Set down the data below in full and exactly, minus the pictures.
(Input)
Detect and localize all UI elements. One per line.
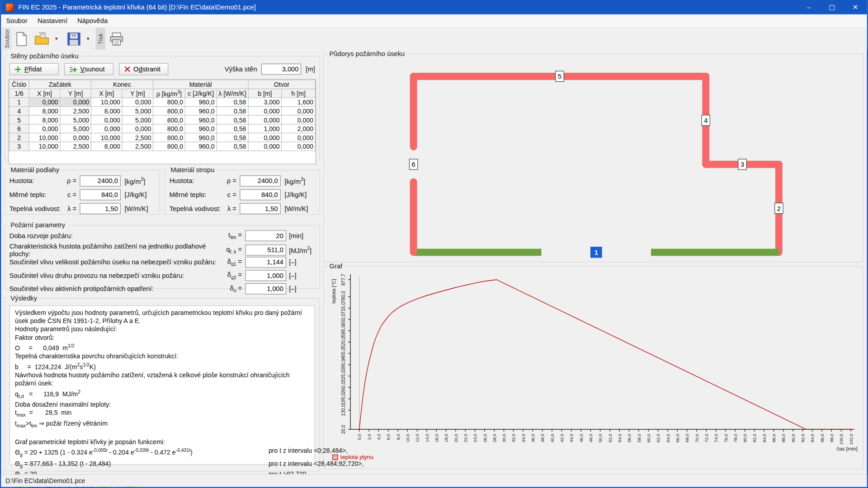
results-line: tmax = 28,5 min [15,409,309,420]
save-dropdown[interactable]: ▾ [85,36,91,42]
wall-cell[interactable]: 800,0 [153,98,185,107]
wall-cell[interactable]: 0,000 [60,133,91,142]
floor-material-input[interactable] [80,203,121,214]
wall-cell[interactable]: 8,000 [29,115,60,124]
wall-cell[interactable]: 5,000 [122,115,153,124]
wall-height-input[interactable] [261,64,301,75]
ceiling-material-row-2: Tepelná vodivost:λ =[W/m/K] [170,202,315,216]
ceiling-material-input[interactable] [240,189,281,200]
wall-cell[interactable]: 960,0 [185,98,217,107]
menu-item-npovda[interactable]: Nápověda [72,15,113,26]
wall-cell[interactable]: 1,000 [248,124,282,133]
wall-cell[interactable]: 2,500 [122,142,153,151]
wall-label-6: 6 [410,159,418,169]
wall-cell[interactable]: 3,000 [248,98,282,107]
wall-row-1[interactable]: 10,0000,00010,0000,000800,0960,00,583,00… [9,98,315,107]
wall-cell[interactable]: 0,000 [282,142,315,151]
wall-cell[interactable]: 0,000 [248,142,282,151]
wall-cell[interactable]: 5,000 [122,107,153,116]
wall-cell[interactable]: 0,000 [91,115,122,124]
wall-row-number[interactable]: 1 [9,98,29,107]
wall-cell[interactable]: 2,000 [282,124,315,133]
wall-cell[interactable]: 5,000 [60,124,91,133]
wall-cell[interactable]: 960,0 [185,107,217,116]
wall-row-number[interactable]: 6 [9,124,29,133]
wall-cell[interactable]: 5,000 [60,115,91,124]
wall-cell[interactable]: 0,58 [217,107,248,116]
wall-row-number[interactable]: 2 [9,133,29,142]
wall-cell[interactable]: 960,0 [185,133,217,142]
wall-cell[interactable]: 0,000 [29,98,60,107]
floor-plan-canvas: 543216 [327,57,860,259]
wall-cell[interactable]: 0,000 [282,115,315,124]
wall-cell[interactable]: 10,000 [91,98,122,107]
wall-cell[interactable]: 0,58 [217,115,248,124]
wall-cell[interactable]: 8,000 [91,107,122,116]
ceiling-material-input[interactable] [240,203,281,214]
wall-row-number[interactable]: 4 [9,107,29,116]
svg-text:52,0: 52,0 [608,433,613,442]
close-button[interactable]: ✕ [844,0,867,14]
wall-row-2[interactable]: 210,0000,00010,0002,500800,0960,00,580,0… [9,133,315,142]
wall-cell[interactable]: 800,0 [153,115,185,124]
wall-cell[interactable]: 2,500 [60,142,91,151]
wall-cell[interactable]: 0,000 [248,133,282,142]
floor-material-input[interactable] [80,175,121,186]
ceiling-material-input[interactable] [240,175,281,186]
wall-cell[interactable]: 0,000 [248,115,282,124]
wall-row-4[interactable]: 48,0002,5008,0005,000800,0960,00,580,000… [9,107,315,116]
wall-cell[interactable]: 960,0 [185,124,217,133]
fire-param-input[interactable] [245,283,286,294]
wall-row-number[interactable]: 5 [9,115,29,124]
wall-cell[interactable]: 1,600 [282,98,315,107]
wall-cell[interactable]: 0,000 [122,124,153,133]
fire-param-input[interactable] [245,270,286,281]
wall-cell[interactable]: 0,000 [29,124,60,133]
wall-row-5[interactable]: 58,0005,0000,0005,000800,0960,00,580,000… [9,115,315,124]
wall-cell[interactable]: 2,500 [122,133,153,142]
fire-param-input[interactable] [245,244,286,255]
minimize-button[interactable]: – [797,0,820,14]
wall-cell[interactable]: 0,000 [60,98,91,107]
wall-cell[interactable]: 8,000 [91,142,122,151]
wall-row-6[interactable]: 60,0005,0000,0000,000800,0960,00,581,000… [9,124,315,133]
wall-row-3[interactable]: 310,0002,5008,0002,500800,0960,00,580,00… [9,142,315,151]
new-file-button[interactable] [13,30,30,47]
wall-cell[interactable]: 800,0 [153,107,185,116]
wall-cell[interactable]: 8,000 [29,107,60,116]
floor-material-input[interactable] [80,189,121,200]
wall-cell[interactable]: 10,000 [29,142,60,151]
add-button[interactable]: Přidat [9,63,59,75]
wall-cell[interactable]: 10,000 [29,133,60,142]
wall-cell[interactable]: 800,0 [153,142,185,151]
wall-row-number[interactable]: 3 [9,142,29,151]
print-button[interactable] [106,31,127,47]
insert-button[interactable]: Vsunout [64,63,113,75]
wall-cell[interactable]: 0,000 [282,107,315,116]
wall-cell[interactable]: 2,500 [60,107,91,116]
svg-text:88,0: 88,0 [781,433,786,442]
open-file-button[interactable] [32,30,52,47]
wall-cell[interactable]: 960,0 [185,142,217,151]
wall-cell[interactable]: 10,000 [91,133,122,142]
menu-item-nastaven[interactable]: Nastavení [33,15,72,26]
fire-param-symbol: qf, k = [220,245,245,254]
menu-item-soubor[interactable]: Soubor [1,15,32,26]
wall-cell[interactable]: 0,000 [91,124,122,133]
wall-cell[interactable]: 0,58 [217,142,248,151]
fire-param-input[interactable] [245,230,286,241]
remove-button[interactable]: Odstranit [119,63,168,75]
wall-cell[interactable]: 800,0 [153,133,185,142]
wall-cell[interactable]: 0,000 [248,107,282,116]
wall-cell[interactable]: 0,58 [217,133,248,142]
save-button[interactable] [64,31,84,47]
maximize-button[interactable]: ▢ [821,0,844,14]
wall-cell[interactable]: 0,000 [282,133,315,142]
wall-cell[interactable]: 0,58 [217,124,248,133]
wall-cell[interactable]: 0,000 [122,98,153,107]
wall-cell[interactable]: 800,0 [153,124,185,133]
fire-param-input[interactable] [245,257,286,267]
open-file-dropdown[interactable]: ▾ [53,36,60,42]
wall-cell[interactable]: 0,58 [217,98,248,107]
wall-cell[interactable]: 960,0 [185,115,217,124]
(End Input)
[Result of this task]:
Detect and localize all UI elements. One per line.
results-line: tmax = 28,5 min [15,409,309,420]
save-dropdown[interactable]: ▾ [85,36,91,42]
wall-cell[interactable]: 800,0 [153,98,185,107]
wall-cell[interactable]: 0,000 [60,133,91,142]
floor-material-input[interactable] [80,203,121,214]
wall-cell[interactable]: 8,000 [29,115,60,124]
wall-cell[interactable]: 5,000 [122,115,153,124]
wall-height-input[interactable] [261,64,301,75]
ceiling-material-row-2: Tepelná vodivost:λ =[W/m/K] [170,202,315,216]
ceiling-material-input[interactable] [240,189,281,200]
wall-cell[interactable]: 960,0 [185,98,217,107]
menu-item-npovda[interactable]: Nápověda [72,15,113,26]
wall-cell[interactable]: 1,000 [248,124,282,133]
wall-cell[interactable]: 2,500 [122,142,153,151]
wall-label-6: 6 [410,159,418,169]
wall-cell[interactable]: 3,000 [248,98,282,107]
wall-row-1[interactable]: 10,0000,00010,0000,000800,0960,00,583,00… [9,98,315,107]
wall-cell[interactable]: 0,000 [282,142,315,151]
wall-cell[interactable]: 0,000 [248,142,282,151]
wall-cell[interactable]: 5,000 [122,107,153,116]
wall-cell[interactable]: 0,000 [91,115,122,124]
wall-row-number[interactable]: 1 [9,98,29,107]
wall-cell[interactable]: 2,000 [282,124,315,133]
wall-cell[interactable]: 5,000 [60,124,91,133]
wall-cell[interactable]: 960,0 [185,107,217,116]
wall-row-number[interactable]: 6 [9,124,29,133]
wall-cell[interactable]: 5,000 [60,115,91,124]
wall-cell[interactable]: 0,58 [217,107,248,116]
wall-row-number[interactable]: 2 [9,133,29,142]
wall-cell[interactable]: 960,0 [185,133,217,142]
wall-cell[interactable]: 0,000 [29,98,60,107]
floor-plan-canvas: 543216 [327,57,860,259]
wall-cell[interactable]: 0,000 [282,115,315,124]
wall-cell[interactable]: 10,000 [91,98,122,107]
wall-cell[interactable]: 0,58 [217,115,248,124]
wall-cell[interactable]: 8,000 [91,107,122,116]
ceiling-material-input[interactable] [240,203,281,214]
wall-row-number[interactable]: 4 [9,107,29,116]
svg-text:52,0: 52,0 [608,433,613,442]
close-button[interactable]: ✕ [844,0,867,14]
wall-row-2[interactable]: 210,0000,00010,0002,500800,0960,00,580,0… [9,133,315,142]
wall-cell[interactable]: 800,0 [153,115,185,124]
wall-cell[interactable]: 2,500 [60,142,91,151]
wall-cell[interactable]: 0,000 [248,133,282,142]
floor-material-input[interactable] [80,175,121,186]
ceiling-material-input[interactable] [240,175,281,186]
wall-cell[interactable]: 0,000 [248,115,282,124]
wall-row-4[interactable]: 48,0002,5008,0005,000800,0960,00,580,000… [9,107,315,116]
wall-cell[interactable]: 960,0 [185,124,217,133]
fire-param-input[interactable] [245,283,286,294]
wall-row-number[interactable]: 5 [9,115,29,124]
wall-cell[interactable]: 1,600 [282,98,315,107]
wall-cell[interactable]: 0,000 [122,124,153,133]
fire-param-input[interactable] [245,270,286,281]
wall-cell[interactable]: 0,000 [29,124,60,133]
wall-row-5[interactable]: 58,0005,0000,0005,000800,0960,00,580,000… [9,115,315,124]
wall-cell[interactable]: 2,500 [122,133,153,142]
fire-param-input[interactable] [245,244,286,255]
minimize-button[interactable]: – [797,0,820,14]
wall-cell[interactable]: 0,000 [60,98,91,107]
wall-cell[interactable]: 8,000 [91,142,122,151]
wall-row-6[interactable]: 60,0005,0000,0000,000800,0960,00,581,000… [9,124,315,133]
wall-row-3[interactable]: 310,0002,5008,0002,500800,0960,00,580,00… [9,142,315,151]
new-file-button[interactable] [13,30,30,47]
wall-cell[interactable]: 800,0 [153,107,185,116]
wall-cell[interactable]: 8,000 [29,107,60,116]
floor-material-input[interactable] [80,189,121,200]
wall-cell[interactable]: 10,000 [29,142,60,151]
add-button[interactable]: Přidat [9,63,59,75]
wall-cell[interactable]: 10,000 [29,133,60,142]
wall-cell[interactable]: 800,0 [153,142,185,151]
wall-row-number[interactable]: 3 [9,142,29,151]
print-button[interactable] [106,31,127,47]
insert-button[interactable]: Vsunout [64,63,113,75]
wall-cell[interactable]: 0,000 [282,107,315,116]
wall-cell[interactable]: 2,500 [60,107,91,116]
svg-text:88,0: 88,0 [781,433,786,442]
open-file-button[interactable] [32,30,52,47]
wall-cell[interactable]: 960,0 [185,142,217,151]
wall-cell[interactable]: 10,000 [91,133,122,142]
menu-item-nastaven[interactable]: Nastavení [33,15,72,26]
fire-param-symbol: qf, k = [220,245,245,254]
menu-item-soubor[interactable]: Soubor [1,15,32,26]
wall-cell[interactable]: 0,000 [91,124,122,133]
wall-cell[interactable]: 0,58 [217,142,248,151]
fire-param-input[interactable] [245,230,286,241]
remove-button[interactable]: Odstranit [119,63,168,75]
wall-cell[interactable]: 800,0 [153,133,185,142]
wall-cell[interactable]: 0,000 [248,107,282,116]
wall-cell[interactable]: 0,58 [217,133,248,142]
save-button[interactable] [64,31,84,47]
maximize-button[interactable]: ▢ [821,0,844,14]
wall-cell[interactable]: 0,000 [282,133,315,142]
wall-cell[interactable]: 0,58 [217,124,248,133]
wall-cell[interactable]: 0,000 [122,98,153,107]
wall-cell[interactable]: 800,0 [153,124,185,133]
fire-param-input[interactable] [245,257,286,267]
open-file-dropdown[interactable]: ▾ [53,36,60,42]
wall-cell[interactable]: 0,58 [217,98,248,107]
wall-cell[interactable]: 960,0 [185,115,217,124]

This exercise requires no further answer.